Exercise aim
The answer must be every line of the data that holds the word "There".

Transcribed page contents
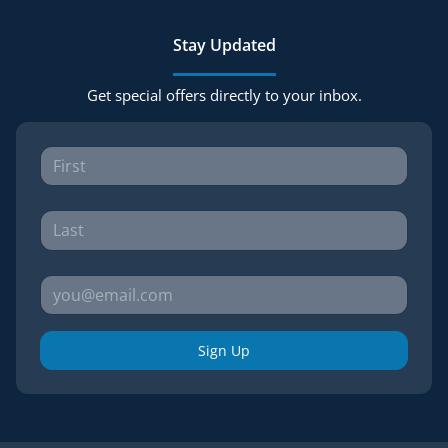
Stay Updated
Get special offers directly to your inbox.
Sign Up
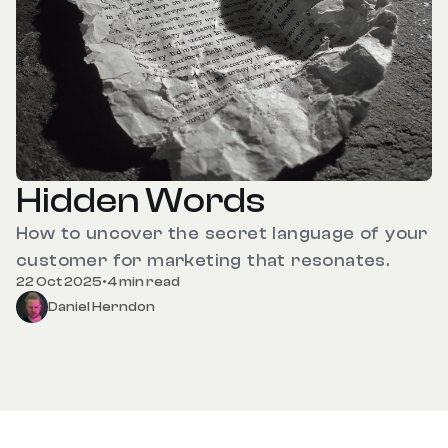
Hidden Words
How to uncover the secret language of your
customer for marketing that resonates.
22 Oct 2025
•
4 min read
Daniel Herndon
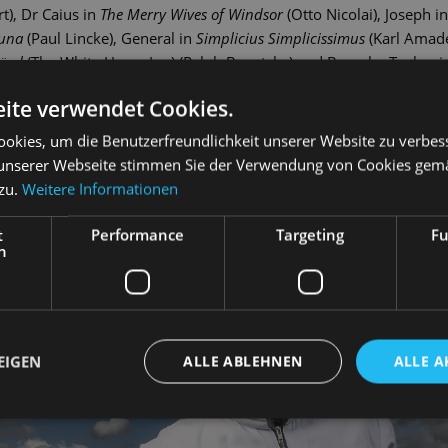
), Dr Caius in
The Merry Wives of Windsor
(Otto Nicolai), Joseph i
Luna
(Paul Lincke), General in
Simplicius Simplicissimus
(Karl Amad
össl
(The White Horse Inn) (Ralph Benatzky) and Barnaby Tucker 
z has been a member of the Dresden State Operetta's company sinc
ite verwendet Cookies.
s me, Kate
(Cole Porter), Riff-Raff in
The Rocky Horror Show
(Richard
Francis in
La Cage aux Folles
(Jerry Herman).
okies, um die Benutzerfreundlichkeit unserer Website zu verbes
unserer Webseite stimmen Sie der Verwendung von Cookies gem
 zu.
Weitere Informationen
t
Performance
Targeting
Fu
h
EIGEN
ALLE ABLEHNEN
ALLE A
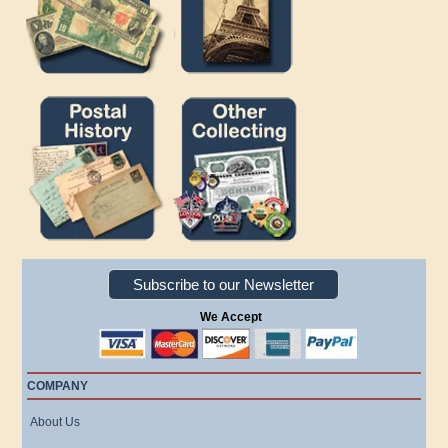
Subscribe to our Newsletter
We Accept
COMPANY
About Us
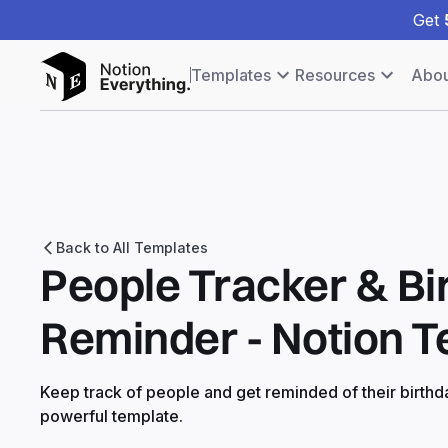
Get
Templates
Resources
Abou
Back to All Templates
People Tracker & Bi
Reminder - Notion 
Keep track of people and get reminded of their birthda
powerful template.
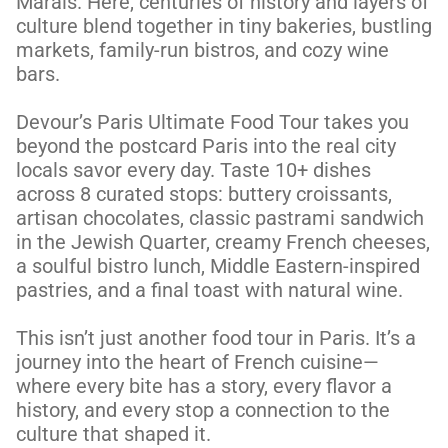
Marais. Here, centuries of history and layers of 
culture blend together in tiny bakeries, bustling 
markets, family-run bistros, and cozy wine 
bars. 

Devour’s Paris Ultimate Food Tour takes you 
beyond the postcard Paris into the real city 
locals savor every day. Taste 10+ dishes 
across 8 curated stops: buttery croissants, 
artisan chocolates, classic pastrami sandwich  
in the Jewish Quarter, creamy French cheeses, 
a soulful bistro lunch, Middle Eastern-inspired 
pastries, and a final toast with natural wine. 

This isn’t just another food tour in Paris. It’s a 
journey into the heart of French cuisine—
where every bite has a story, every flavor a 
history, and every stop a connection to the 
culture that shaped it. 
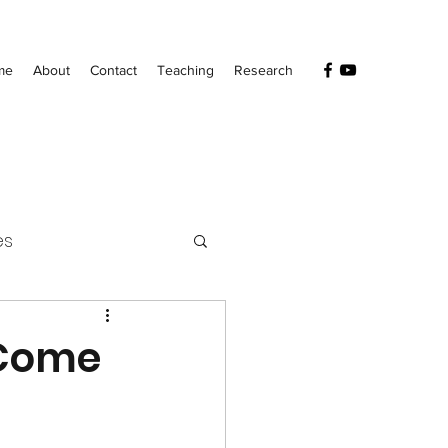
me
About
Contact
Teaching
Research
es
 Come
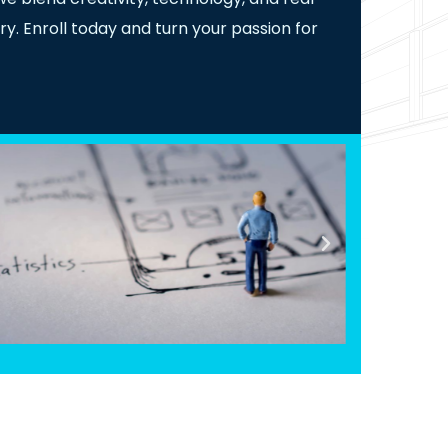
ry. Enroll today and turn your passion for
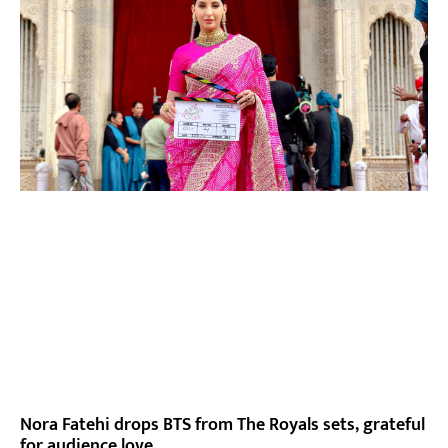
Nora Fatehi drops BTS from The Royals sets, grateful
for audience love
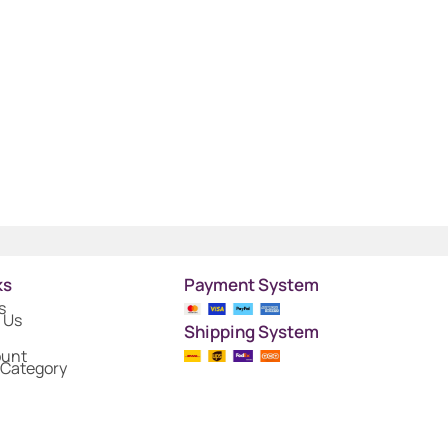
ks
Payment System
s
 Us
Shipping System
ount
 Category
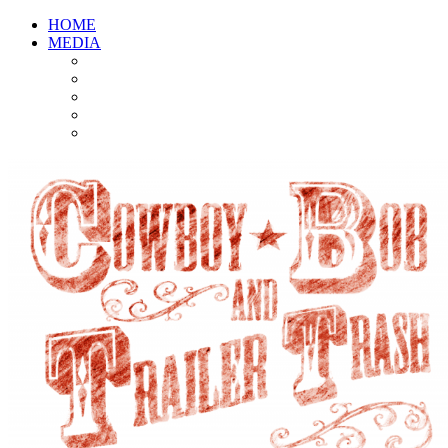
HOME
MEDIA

---

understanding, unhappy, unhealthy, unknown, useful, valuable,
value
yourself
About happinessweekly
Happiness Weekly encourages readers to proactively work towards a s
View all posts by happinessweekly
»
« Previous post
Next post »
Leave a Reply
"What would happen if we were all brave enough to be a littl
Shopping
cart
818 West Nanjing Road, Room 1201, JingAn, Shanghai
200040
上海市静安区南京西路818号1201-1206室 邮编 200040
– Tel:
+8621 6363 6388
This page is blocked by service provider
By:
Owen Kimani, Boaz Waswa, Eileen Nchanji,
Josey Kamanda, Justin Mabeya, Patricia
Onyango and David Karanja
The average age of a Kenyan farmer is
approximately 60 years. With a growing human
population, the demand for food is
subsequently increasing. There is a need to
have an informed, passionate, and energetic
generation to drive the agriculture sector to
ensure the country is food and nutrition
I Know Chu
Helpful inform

---

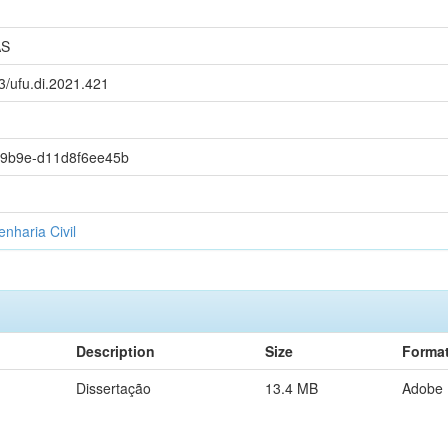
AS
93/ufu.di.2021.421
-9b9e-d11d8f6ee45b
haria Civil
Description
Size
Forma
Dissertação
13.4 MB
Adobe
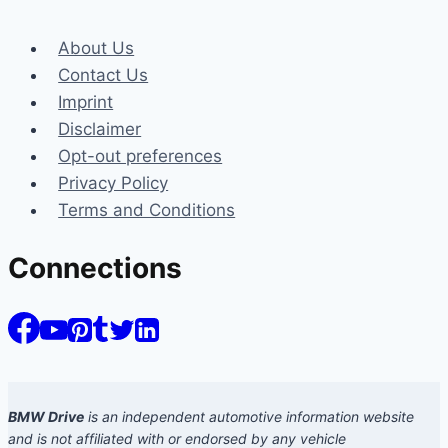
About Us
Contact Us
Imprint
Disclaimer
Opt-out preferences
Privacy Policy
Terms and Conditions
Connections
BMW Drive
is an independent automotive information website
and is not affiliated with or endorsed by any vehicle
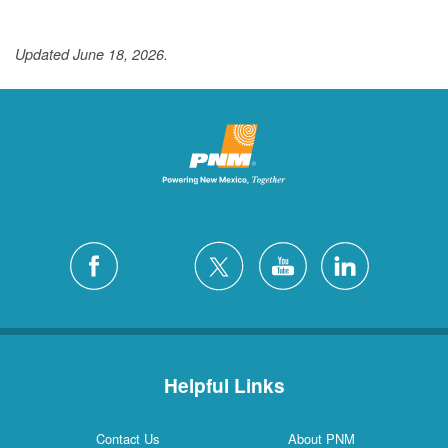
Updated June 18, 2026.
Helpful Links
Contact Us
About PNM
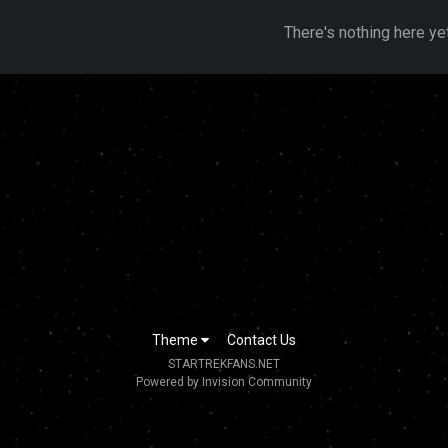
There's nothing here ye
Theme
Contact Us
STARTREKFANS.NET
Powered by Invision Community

Solution for this exercise
subsequently increasing. There is a need to
There's nothing here ye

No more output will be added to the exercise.